OpenAPItoUML generates UML models from OpenAPI definitions, while JSONSchematoUML generates UML models from JSON schemas. Both take a JSON file as input but one holds the definition of a Web API following OpenAPI specification, while the other holds the definition of a JSON schema.
Hamza
Thanks for the response, Hamza! I did try from within Eclipse, but that fails with “javax.net.ssl.SSLHandshakeException: sun.security.validator.ValidatorException: PKIX path building failed: sun.security.provider.certpath.SunCertPathBuilderException: unable to find valid certification path to requested target.” I suspect this could be due to the fact that I’m behind a firewall and there is an SSL intercepting proxy.

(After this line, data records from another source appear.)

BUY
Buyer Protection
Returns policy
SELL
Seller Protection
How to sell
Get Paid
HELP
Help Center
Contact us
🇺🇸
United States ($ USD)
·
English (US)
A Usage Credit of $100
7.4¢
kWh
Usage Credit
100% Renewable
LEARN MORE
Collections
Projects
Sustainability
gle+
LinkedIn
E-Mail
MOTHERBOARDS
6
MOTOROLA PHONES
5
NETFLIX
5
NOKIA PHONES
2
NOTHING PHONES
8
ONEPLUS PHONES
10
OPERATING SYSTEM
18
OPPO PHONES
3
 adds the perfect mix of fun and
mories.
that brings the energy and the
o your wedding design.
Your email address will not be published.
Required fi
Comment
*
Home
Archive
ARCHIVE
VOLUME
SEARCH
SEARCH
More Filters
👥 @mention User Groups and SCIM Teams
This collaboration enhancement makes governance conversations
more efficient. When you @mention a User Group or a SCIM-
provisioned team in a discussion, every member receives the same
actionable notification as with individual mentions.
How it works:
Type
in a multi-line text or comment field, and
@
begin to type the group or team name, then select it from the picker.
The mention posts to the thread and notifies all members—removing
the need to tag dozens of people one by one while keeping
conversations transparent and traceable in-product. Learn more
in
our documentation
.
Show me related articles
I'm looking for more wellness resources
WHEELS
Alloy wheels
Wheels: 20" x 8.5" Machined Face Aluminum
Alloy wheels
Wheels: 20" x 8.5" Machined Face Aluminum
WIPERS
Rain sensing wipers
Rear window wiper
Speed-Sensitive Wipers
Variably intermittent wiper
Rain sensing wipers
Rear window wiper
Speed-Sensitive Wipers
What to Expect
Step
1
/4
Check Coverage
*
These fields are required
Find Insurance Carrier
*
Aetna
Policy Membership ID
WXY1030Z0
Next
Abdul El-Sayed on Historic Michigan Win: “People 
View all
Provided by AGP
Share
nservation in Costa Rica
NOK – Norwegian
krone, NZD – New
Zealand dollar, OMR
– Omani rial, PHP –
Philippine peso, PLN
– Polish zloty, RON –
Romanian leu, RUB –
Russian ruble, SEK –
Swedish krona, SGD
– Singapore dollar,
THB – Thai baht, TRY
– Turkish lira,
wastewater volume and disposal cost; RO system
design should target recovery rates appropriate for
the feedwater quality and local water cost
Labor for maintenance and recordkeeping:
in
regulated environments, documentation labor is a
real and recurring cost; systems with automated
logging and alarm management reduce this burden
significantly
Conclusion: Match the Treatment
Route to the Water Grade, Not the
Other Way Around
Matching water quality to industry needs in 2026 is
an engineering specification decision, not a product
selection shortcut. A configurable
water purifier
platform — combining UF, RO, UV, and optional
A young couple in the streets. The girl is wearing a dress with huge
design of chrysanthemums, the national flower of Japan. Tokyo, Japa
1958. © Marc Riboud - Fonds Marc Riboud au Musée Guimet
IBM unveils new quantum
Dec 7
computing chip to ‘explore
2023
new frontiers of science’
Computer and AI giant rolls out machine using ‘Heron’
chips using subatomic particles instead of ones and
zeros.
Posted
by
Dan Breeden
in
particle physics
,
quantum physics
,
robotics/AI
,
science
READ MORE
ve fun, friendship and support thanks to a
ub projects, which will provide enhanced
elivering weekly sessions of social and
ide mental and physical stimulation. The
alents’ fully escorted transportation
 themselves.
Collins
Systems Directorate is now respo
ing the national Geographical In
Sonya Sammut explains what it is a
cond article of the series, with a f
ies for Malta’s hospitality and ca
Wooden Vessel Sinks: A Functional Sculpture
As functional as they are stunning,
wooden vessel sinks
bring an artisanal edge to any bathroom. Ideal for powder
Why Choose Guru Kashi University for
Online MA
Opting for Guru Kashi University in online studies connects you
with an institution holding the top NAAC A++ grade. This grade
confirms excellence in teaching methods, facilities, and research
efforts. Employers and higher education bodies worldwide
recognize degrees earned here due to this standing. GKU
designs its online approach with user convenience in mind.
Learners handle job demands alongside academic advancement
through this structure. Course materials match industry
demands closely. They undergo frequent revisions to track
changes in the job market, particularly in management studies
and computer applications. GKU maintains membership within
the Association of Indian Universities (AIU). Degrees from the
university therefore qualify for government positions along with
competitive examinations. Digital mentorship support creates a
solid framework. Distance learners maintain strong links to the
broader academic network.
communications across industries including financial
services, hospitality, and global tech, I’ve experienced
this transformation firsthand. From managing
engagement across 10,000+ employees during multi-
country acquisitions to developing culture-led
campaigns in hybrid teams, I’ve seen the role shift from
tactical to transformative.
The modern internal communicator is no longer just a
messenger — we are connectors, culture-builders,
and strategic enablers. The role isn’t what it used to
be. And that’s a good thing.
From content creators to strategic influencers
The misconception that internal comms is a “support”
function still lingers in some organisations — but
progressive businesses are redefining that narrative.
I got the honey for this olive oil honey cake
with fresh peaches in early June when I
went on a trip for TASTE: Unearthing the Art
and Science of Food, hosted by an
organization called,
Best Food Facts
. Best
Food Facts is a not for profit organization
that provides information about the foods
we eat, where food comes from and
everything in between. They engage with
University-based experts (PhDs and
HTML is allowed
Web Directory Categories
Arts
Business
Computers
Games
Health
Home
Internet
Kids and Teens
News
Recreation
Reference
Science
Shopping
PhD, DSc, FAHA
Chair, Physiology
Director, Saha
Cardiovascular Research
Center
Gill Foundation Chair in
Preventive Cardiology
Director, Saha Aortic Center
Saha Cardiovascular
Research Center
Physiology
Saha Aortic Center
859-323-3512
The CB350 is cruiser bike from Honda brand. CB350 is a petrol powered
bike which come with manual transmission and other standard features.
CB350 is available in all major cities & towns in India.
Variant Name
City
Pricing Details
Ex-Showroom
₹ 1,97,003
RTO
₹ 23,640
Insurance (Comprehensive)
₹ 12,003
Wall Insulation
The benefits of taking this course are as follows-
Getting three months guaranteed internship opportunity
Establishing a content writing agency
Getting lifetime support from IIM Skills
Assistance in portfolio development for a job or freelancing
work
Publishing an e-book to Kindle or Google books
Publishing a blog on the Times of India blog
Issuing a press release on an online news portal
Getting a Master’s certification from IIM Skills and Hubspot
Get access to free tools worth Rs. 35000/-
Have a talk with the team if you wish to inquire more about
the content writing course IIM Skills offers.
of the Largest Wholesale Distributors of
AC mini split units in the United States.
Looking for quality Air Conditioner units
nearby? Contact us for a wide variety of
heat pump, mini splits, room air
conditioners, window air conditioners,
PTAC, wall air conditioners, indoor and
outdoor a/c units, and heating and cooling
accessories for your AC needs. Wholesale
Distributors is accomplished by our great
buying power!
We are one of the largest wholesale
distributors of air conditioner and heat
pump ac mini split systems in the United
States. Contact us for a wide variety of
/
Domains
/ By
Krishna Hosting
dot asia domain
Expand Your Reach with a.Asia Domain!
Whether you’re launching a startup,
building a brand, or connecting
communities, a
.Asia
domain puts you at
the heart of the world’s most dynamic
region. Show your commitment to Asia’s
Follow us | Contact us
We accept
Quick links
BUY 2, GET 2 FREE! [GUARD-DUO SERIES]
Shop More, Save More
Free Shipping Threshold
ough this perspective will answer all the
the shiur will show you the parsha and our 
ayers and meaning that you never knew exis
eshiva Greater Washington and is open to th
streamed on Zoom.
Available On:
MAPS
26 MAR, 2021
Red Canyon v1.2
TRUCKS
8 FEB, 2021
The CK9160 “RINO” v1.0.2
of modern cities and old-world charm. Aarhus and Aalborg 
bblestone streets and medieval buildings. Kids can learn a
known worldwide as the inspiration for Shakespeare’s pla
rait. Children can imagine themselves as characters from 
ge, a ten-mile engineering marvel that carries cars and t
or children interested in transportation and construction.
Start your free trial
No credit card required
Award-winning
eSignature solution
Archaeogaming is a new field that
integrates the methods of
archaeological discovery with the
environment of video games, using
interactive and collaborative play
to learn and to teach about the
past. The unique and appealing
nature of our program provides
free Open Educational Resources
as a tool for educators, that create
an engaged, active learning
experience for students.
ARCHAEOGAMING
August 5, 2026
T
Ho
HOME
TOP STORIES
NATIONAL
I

Is there a way I can download the plugin (as a tgz maybe) and just unzip it to my Eclipse dropins directory?
Thanks.
Hi Anand,
I just checked the update site and it works fine. I think the issue comes from your proxy as you suggested. As a workaround to install the tool, go to the branch gh-pages in the GitHub repository. Click on Clone or download -> Download ZIP then copy the two JAR files located in the folder update into your dropins folder. You need to do the same with the plugin OpenAPI-metamodel (using the same instructions) since the tool depends on it.
I hope this helps.
Hamza
I am evaluating a toolchain to generate code from OpenAPI documents (YAML but perhaps JSON). The toolchain needs to be completely automated from OpenAPI to source code to include in a build system. We generate C++98, C++11+, CSharp, and Typecript code. I an considering using OpenAPItoUML to generate UML2, and using Acceleo for the final code generation. There is documentation supporting how to use Acceleo standalone to generate code. Is there an equivilent way to use OpenAPItoUML standalone? Thanks!
Hi Ken,
The core project (edu.uoc.som.openapitouml) does not depend on Eclipse UI and in theory can be used in a standalone mode. However, some adjustments might be needed to change URIs loading (platform is not available in standalone mode) and import all the dependencies. I’ll add an issue in the GitHub repo of the tool to ask for documentation to support that. Since you’re interested in code generation, you may also consider our OpenAPI metamodel which is implemented using EMF. It also includes an importer to generate instances of the metamodel from JSON files (it can be used in a standalone mode).
Hamza
I am looking for your input to create OpenAPI specification from UML defined in Enterprise Architect
Hi Pritam,
A UML model alone could not be used to generate an OpenAPI definition. You may definite some heuristics to generate missing parts (e.g., a path per class, generic status codes) but this will not be enough. We are working on an extension of OpenAPItoUML in which we included a UML profile to extends UML vocabulary in order to add support for OpenAPI specification. We rely on the UML model and information coming from the profile to generate OpenAPI definitions. The new version of the tool will be available in the few coming weeks. Our tool is based on Eclipse but there are many tools which allow you to transform UML models defined using Enterprise Architect to Eclipse based UML models.